Figure 2.. Three SARS-CoV-2 lineages identified in white-tailed deer.
(A) The number of weekly COVID-19 cases in humans in Ohio is presented from October 2020 – September 2021, shaded by the proportion of viruses sequenced each week in Ohio that belong to one of five Pango lineages (or “Other”). (B) Summary of six human-to-deer transmission events observed in Ohio, with putative deer-to-deer transmission. (C) Maximum likelihood tree inferred for SARS-CoV-2 viruses in humans and white-tailed deer in Ohio during January – March 2021. Tips are shaded by Pango lineage and major lineages are boxed, labeled, and shaded similar to Figure 2B. Viruses found in white-tailed deer (clusters or singletons) are shaded red and labeled by location (the B.1.2 virus identified at site 4 not shown due to lower sequence coverage). All branch lengths drawn to scale.
Figure 3.
Figure 3.. Evolution of B.1.596 viruses in white-tailed deer.

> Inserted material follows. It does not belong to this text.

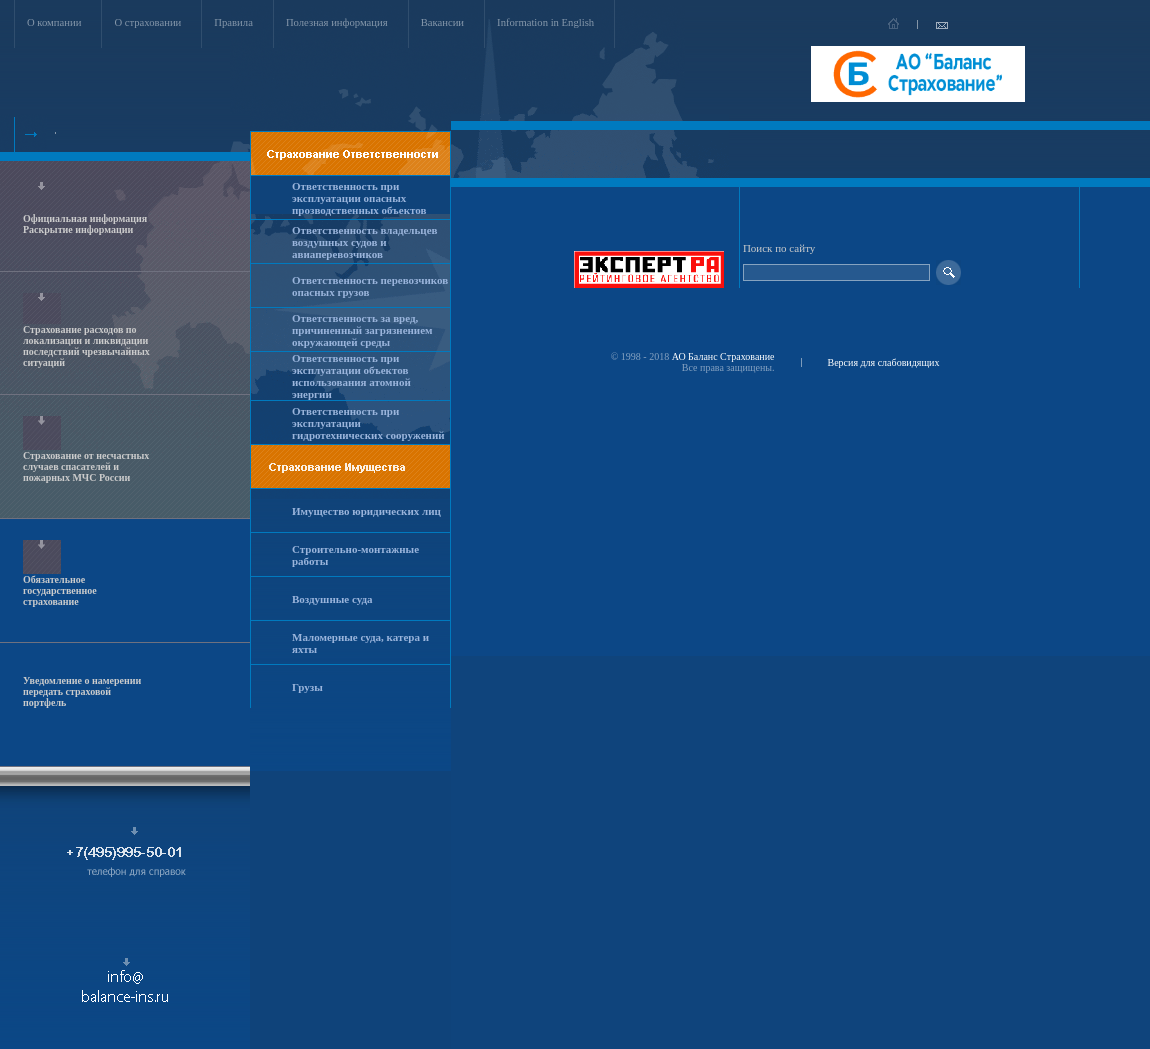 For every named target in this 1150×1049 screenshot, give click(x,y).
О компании (54, 22)
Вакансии (442, 22)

(A) Bayesian time-scale MCC tree inferred for the cluster of 7 B.1.596 viruses identified in white-tailed deer at site 1, the 46 most closely related human B.1.596 viruses, and a random sampling of other B.1.596 viruses observed in the United States during November 2020 – March 2021. Tips are shaded by location state (host species + geography). Branches are shaded by the location state inferred from an ancestral reconstruction. Posterior probabilities are provided for key nodes. Cartoons indicate the host-switch branch where human-to-deer transmission may have occurred, followed by putative deer-to-deer transmission within site 1. The estimated timing and location state probability is provided for key nodes defining the host-switch branch. (B) Clade-defining amino acid changes observed in all 7 B.1.596 deer viruses are listed. (C) The E484D substitution in the spike protein’s receptor binding motif (RBM) is shown in one of the B.1.596 deer viruses (OH-OSU-340).